Broadberry Intel Modular Server review
Broadberry offers SMBs an affordable blade server with some unusual storage features and a sharp focus on virtualisation. In this exclusive review, Dave Mitchell takes a closer look at Intel’s Modular Server and tests its VM live migration feature.
The belief that blade servers are only for enterprises was shattered when HP, and more recently Fujitsu, launched scaled-down versions of their high-end systems aimed firmly at SMBs. We've already had exclusive access to the HP BladeSystem c3000 and the Fujitsu Primergy BX400 S1, and in this exclusive review, we take a closer look at Intel's very own Modular Server.
Supplied by Broadberry Data Systems, the Intel Modular Server is designed for SMBs looking to consolidate their IT services onto a single platform.
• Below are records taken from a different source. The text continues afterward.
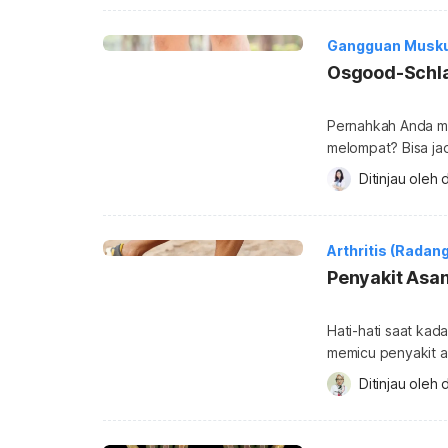
jawabannya melalui
Otot sternokleidom
Gangguan Musku
Osgood-Schla
Pernahkah Anda mer
melompat? Bisa jad
gangguan muskulos
Ditinjau oleh 
d
Apa yang dimaksu
penyebabnya? Keta
Schlatter disease
Arthritis (Radan
tulang tibial tube
Penyakit Asa
Hati-hati saat kada
memicu penyakit as
sendi, mulai dari n
Ditinjau oleh 
d
juga bisa menyebab
selengkapnya tenta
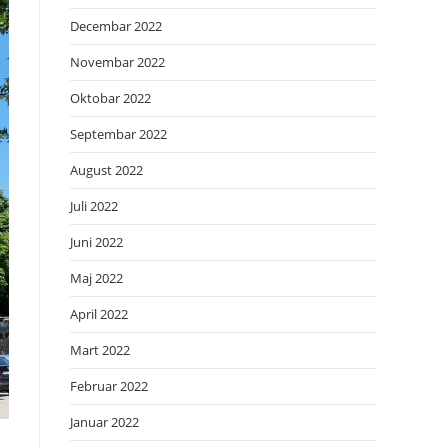
Decembar 2022
Novembar 2022
Oktobar 2022
Septembar 2022
August 2022
Juli 2022
Juni 2022
Maj 2022
April 2022
Mart 2022
Februar 2022
Januar 2022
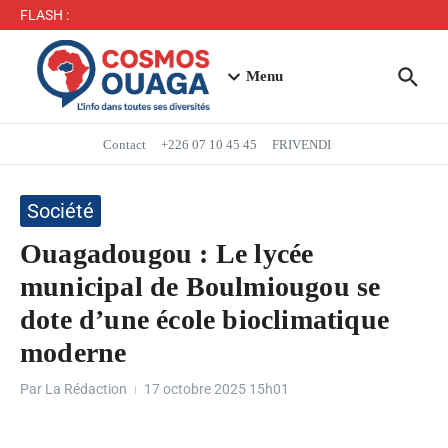
Séjour du Président du Faso dans la région du Yaadga
FLASH :
: un accueil populaire à Ouahigouya
Mbappé entre dans l’histoire des Bleus
Menu
Contact
+226 07 10 45 45
FRIVENDI
Société
Ouagadougou : Le lycée
municipal de Boulmiougou se
dote d’une école bioclimatique
moderne
Par
La Rédaction
17 octobre 2025
15h01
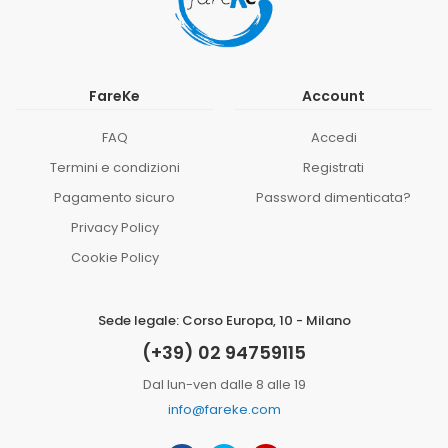
FareKe
Account
FAQ
Accedi
Termini e condizioni
Registrati
Pagamento sicuro
Password dimenticata?
Privacy Policy
Cookie Policy
Sede legale: Corso Europa, 10 - Milano
(+39) 02 94759115
Dal lun-ven dalle 8 alle 19
info@fareke.com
It's designed to beat the blade competition on value and this latest version supports Intel's integrated virtualisation features.
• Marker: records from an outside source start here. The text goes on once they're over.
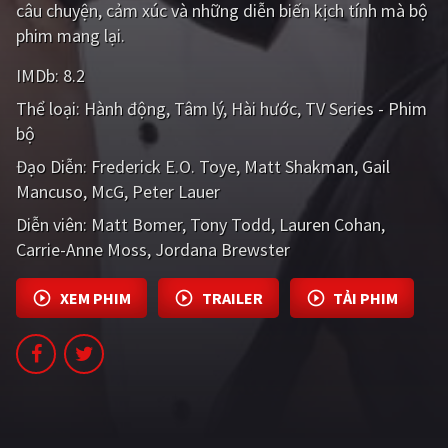
câu chuyện, cảm xúc và những diễn biến kịch tính mà bộ
PHIM MỚI
phim mang lại.
PHIM BỘ
IMDb:
8.2
PHIM LẺ
Thể loại:
Hành động
Tâm lý
Hài hước
TV Series - Phim
bộ
PHIM CHIẾU RẠP
Đạo Diễn:
Frederick E.O. Toye
Matt Shakman
Gail
TUYỂN TẬP PHIM
Mancuso
McG
Peter Lauer
BLOG
Diễn viên:
Matt Bomer
Tony Todd
Lauren Cohan
Carrie-Anne Moss
Jordana Brewster
XEM PHIM
TRAILER
TẢI PHIM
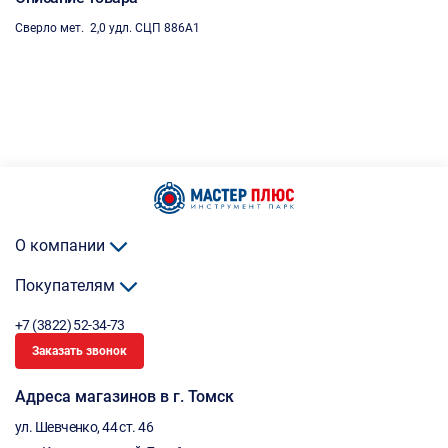
Сверло мет. 2,0 удл. СЦП 886А1
О компании
Покупателям
+7 (3822) 52-34-73
Заказать звонок
Адреса магазинов в г. Томск
ул. Шевченко, 44 ст. 46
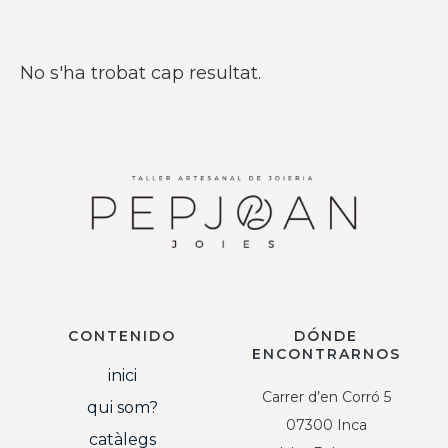
No s'ha trobat cap resultat.
CONTENIDO
DÓNDE
ENCONTRARNOS
inici
Carrer d’en Corró 5
qui som?
07300 Inca
catàlegs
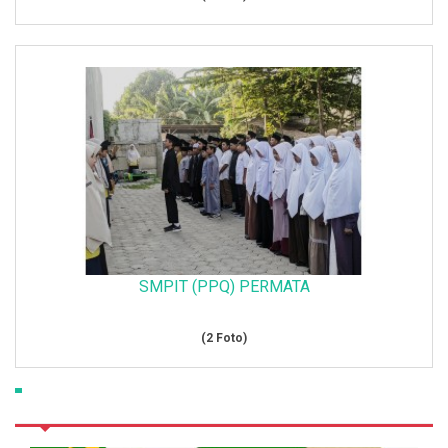
SMPIT (PPQ) PERMATA
(2 Foto)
Intel's Modular Server is designed for SMBs looking to consolidate their IT services onto a single platform.Size-wise, the Modular Server matches the HP and Fujitsu models with its 6U chassis. Server blade support is more limited though, since while it has room for up to six compute blade modules, Intel only offers one model.
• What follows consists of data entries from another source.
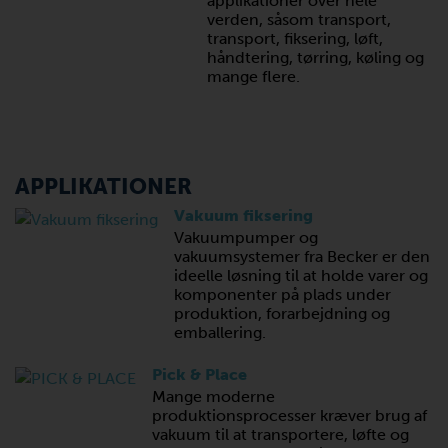
applikationer over hele
verden, såsom transport,
transport, fiksering, løft,
håndtering, tørring, køling og
mange flere.
APPLIKATIONER
Vakuum fiksering
Vakuumpumper og
vakuumsystemer fra Becker er den
ideelle løsning til at holde varer og
komponenter på plads under
produktion, forarbejdning og
emballering.
Pick & Place
Mange moderne
produktionsprocesser kræver brug af
vakuum til at transportere, løfte og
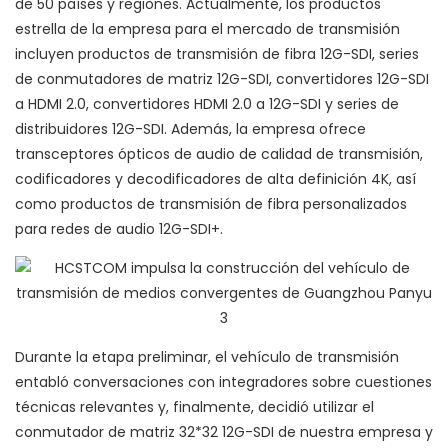
de 50 países y regiones. Actualmente, los productos
estrella de la empresa para el mercado de transmisión
incluyen productos de transmisión de fibra 12G-SDI, series
de conmutadores de matriz 12G-SDI, convertidores 12G-SDI
a HDMI 2.0, convertidores HDMI 2.0 a 12G-SDI y series de
distribuidores 12G-SDI. Además, la empresa ofrece
transceptores ópticos de audio de calidad de transmisión,
codificadores y decodificadores de alta definición 4K, así
como productos de transmisión de fibra personalizados
para redes de audio 12G-SDI+.
Durante la etapa preliminar, el vehículo de transmisión
entabló conversaciones con integradores sobre cuestiones
técnicas relevantes y, finalmente, decidió utilizar el
conmutador de matriz 32*32 12G-SDI de nuestra empresa y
The modules use Intel's custom MFS5520VIR motherboard, which supports two Xeon 5500 or 5600 processors and up to 192GB of memory. Both the Fujitsu BX400 and HP c3000 have eight half-width slots and provide a wider range of server blade options.
When it comes to storage, the two fixed bays at the front of the Modular Server each support three LFF drives or seven SFF drives. This is where Intel differs radically from the competition, as neither the BX400 nor c3000 have any integral storage support, and so the server blades must carry their own or slots must be dedicated to storage blades.
All drive bays in the Modular Server are linked to the chassis midplane and routed to a storage controller blade at the rear. This allows an internal SAN to be set up where selected disks are placed in storage pools that can then be used create virtual drives, each with their own RAID array.